> What to produce
From the line containing "Silver (Серебристый) Dual eSIM" through the last line of the records below, output every line exactly as it appears, but leave out the pictures.

(Page-level text extractions)
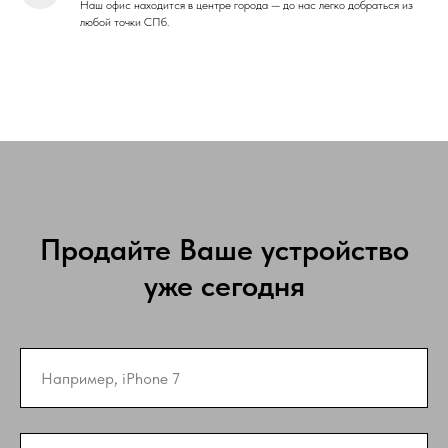
Наш офис находится в центре города — до нас легко добраться из
любой точки СПб.
Продайте Ваше устройство
уже сегодня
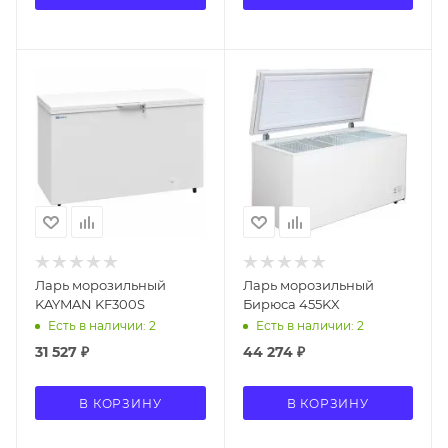
Ларь морозильный
Ларь морозильный
KAYMAN KF300S
Бирюса 455KX
Есть в наличии: 2
Есть в наличии: 2
31 527
₽
44 274
₽
В КОРЗИНУ
В КОРЗИНУ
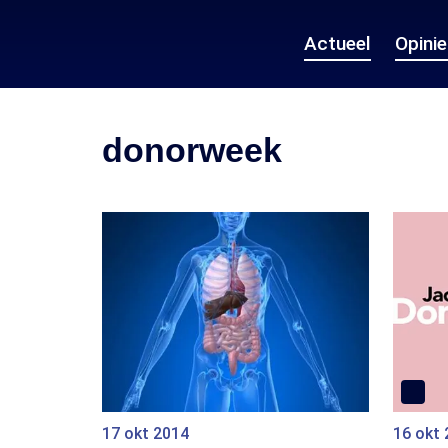
Actueel
Opini
donorweek
17 okt 2014
16 okt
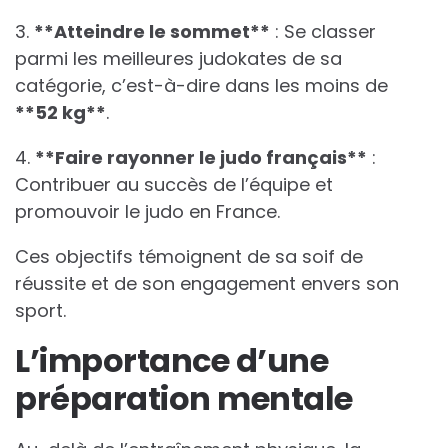
3.
*
*
A
t
t
e
i
n
d
r
e
l
e
s
o
m
m
e
t
*
*
: Se classer
parmi les meilleures judokates de sa
catégorie, c’est-à-dire dans les moins de
*
*
5
2
k
g
*
*
.
4.
*
*
F
a
i
r
e
r
a
y
o
n
n
e
r
l
e
j
u
d
o
f
r
a
n
ç
a
i
s
*
*
:
Contribuer au succès de l’équipe et
promouvoir le judo en France.
Ces objectifs témoignent de sa soif de
réussite et de son engagement envers son
sport.
L’importance d’une
préparation mentale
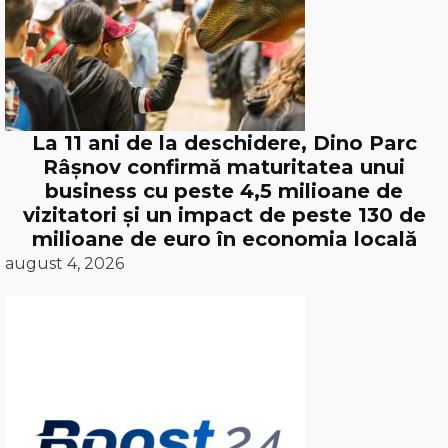
La 11 ani de la deschidere, Dino Parc
Râșnov confirmă maturitatea unui
business cu peste 4,5 milioane de
vizitatori și un impact de peste 130 de
milioane de euro în economia locală
august 4, 2026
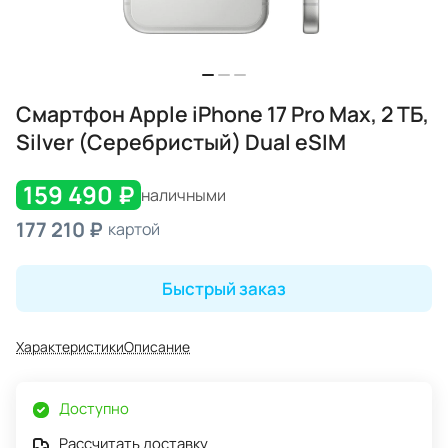
Смартфон Apple iPhone 17 Pro Max, 2 ТБ,
Silver (Серебристый) Dual eSIM
159 490 ₽
наличными
177 210 ₽
картой
Быстрый заказ
Характеристики
Описание
Доступно
Рассчитать доставку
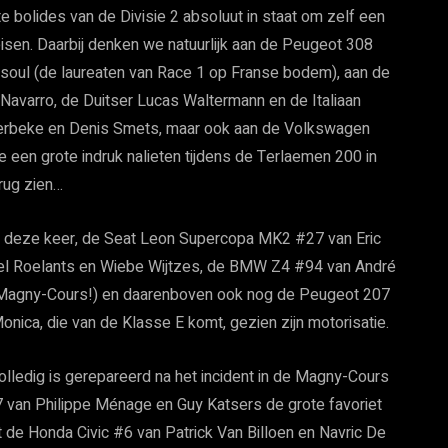
e bolides van de Divisie 2 absoluut in staat om zelf een
isen. Daarbij denken we natuurlijk aan de Peugeot 308
oul (de laureaten van Race 1 op Franse bodem), aan de
avarro, de Duitser Lucas Waltermann en de Italiaan
erbeke en Denis Smets, maar ook aan de Volkswagen
e een grote indruk nalieten tijdens de Terlaemen 200 in
rug zien…
e F deze keer, de Seat Leon Supercopa MK2 #27 van Eric
l Roelants en Wiebe Wijtzes, de BMW Z4 #94 van André
an Magny-Cours!) en daarenboven ook nog de Peugeot 207
nica, die van de Klasse E komt, gezien zijn motorisatie.
volledig is gerepareerd na het incident in de Magny-Cours
 van Philippe Ménage en Guy Katsers de grote favoriet
t de Honda Civic #6 van Patrick Van Billoen en Navric De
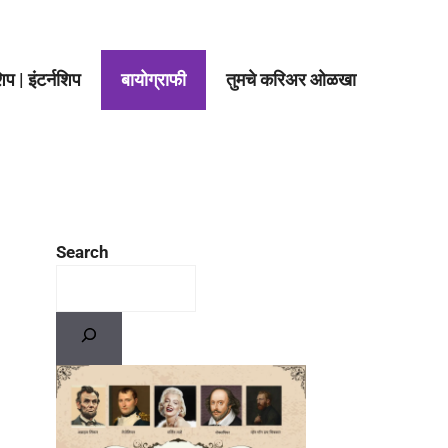
प | इंटर्नशिप
बायोग्राफी
तुमचे करिअर ओळखा
Search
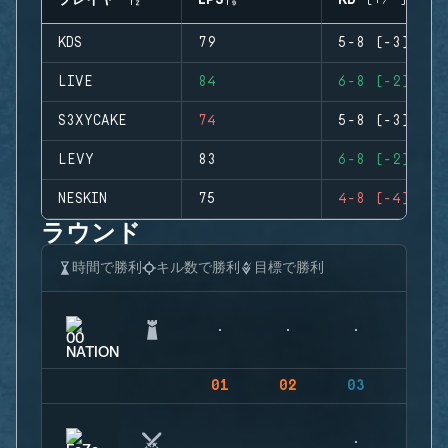
プレイヤー
EPS
KD (+/-)
KDS
79
5-8 (-3)
LIVE
84
6-8 (-2)
S3XYCAKE
74
5-8 (-3)
LEVY
83
6-8 (-2)
NESKIN
75
4-8 (-4)
ラウンド
時間で勝利
キル数で勝利
目標で勝利
01
02
03
04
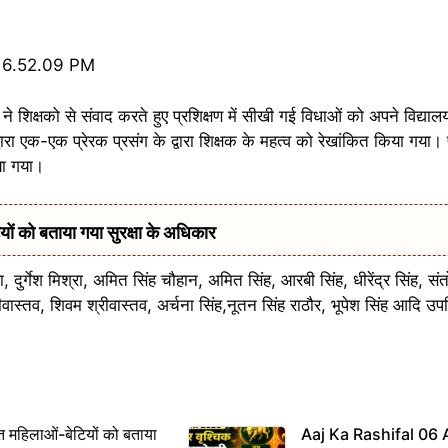
े शिक्षको से संवाद करते हुए प्रशिक्षण में सीखी गई विधाओं को अपने विद्यालय
रा एक-एक प्रेरक प्रसंग के द्वारा शिक्षक के महत्व को रेखांकित किया गया। प्र
या गया।
 को बताया गया सुरक्षा के अधिकार
ुर्गेश मिश्रा, अमित सिंह चौहान, अमित सिंह, आरबी सिंह, धीरेंद्र सिंह, संतो
श्रीवास्तव, शिवम श्रीवास्तव, अर्चना सिंह,नूतन सिंह राठौर, भूपेश सिंह आदि उ
महिलाओं-बेटियों को बताया
Aaj Ka Rashifal 06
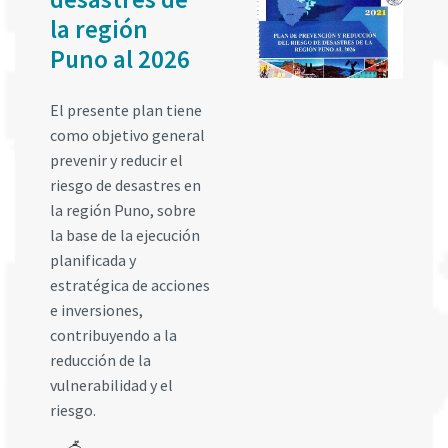
la región
Puno al 2026
El presente plan tiene
como objetivo general
prevenir y reducir el
riesgo de desastres en
la región Puno, sobre
la base de la ejecución
planificada y
estratégica de acciones
e inversiones,
contribuyendo a la
reducción de la
vulnerabilidad y el
riesgo.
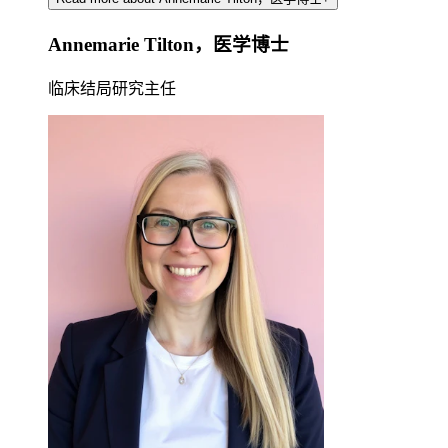
Annemarie Tilton，医学博士
临床结局研究主任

> Output of the exercise
Silver (Серебристый) Dual eSIM
159 490 ₽
наличными
177 210 ₽
картой
Быстрый заказ
Характеристики
Описание
Доступно
Рассчитать доставку
e bolides van de Divisie 2 absoluut in staat om zelf een
isen. Daarbij denken we natuurlijk aan de Peugeot 308
oul (de laureaten van Race 1 op Franse bodem), aan de
avarro, de Duitser Lucas Waltermann en de Italiaan
erbeke en Denis Smets, maar ook aan de Volkswagen
e een grote indruk nalieten tijdens de Terlaemen 200 in
rug zien…
e F deze keer, de Seat Leon Supercopa MK2 #27 van Eric
l Roelants en Wiebe Wijtzes, de BMW Z4 #94 van André
an Magny-Cours!) en daarenboven ook nog de Peugeot 207
nica, die van de Klasse E komt, gezien zijn motorisatie.
volledig is gerepareerd na het incident in de Magny-Cours
 van Philippe Ménage en Guy Katsers de grote favoriet
t de Honda Civic #6 van Patrick Van Billoen en Navric De
प | इंटर्नशिप
बायोग्राफी
तुमचे करिअर ओळखा
Search
プレイヤー
EPS
KD (+/-)
KDS
79
5-8 (-3)
LIVE
84
6-8 (-2)
S3XYCAKE
74
5-8 (-3)
LEVY
83
6-8 (-2)
NESKIN
75
4-8 (-4)
ラウンド
時間で勝利
キル数で勝利
目標で勝利
01
02
03
04
े शिक्षको से संवाद करते हुए प्रशिक्षण में सीखी गई विधाओं को अपने विद्यालय
रा एक-एक प्रेरक प्रसंग के द्वारा शिक्षक के महत्व को रेखांकित किया गया। प्र
या गया।
 को बताया गया सुरक्षा के अधिकार
ुर्गेश मिश्रा, अमित सिंह चौहान, अमित सिंह, आरबी सिंह, धीरेंद्र सिंह, संतो
श्रीवास्तव, शिवम श्रीवास्तव, अर्चना सिंह,नूतन सिंह राठौर, भूपेश सिंह आदि उ
महिलाओं-बेटियों को बताया
Aaj Ka Rashifal 06
la región
Puno al 2026
El presente plan tiene
como objetivo general
prevenir y reducir el
riesgo de desastres en
la región Puno, sobre
la base de la ejecución
planificada y
estratégica de acciones
e inversiones,
contribuyendo a la
reducción de la
vulnerabilidad y el
riesgo.
Annemarie Tilton，医学博士
临床结局研究主任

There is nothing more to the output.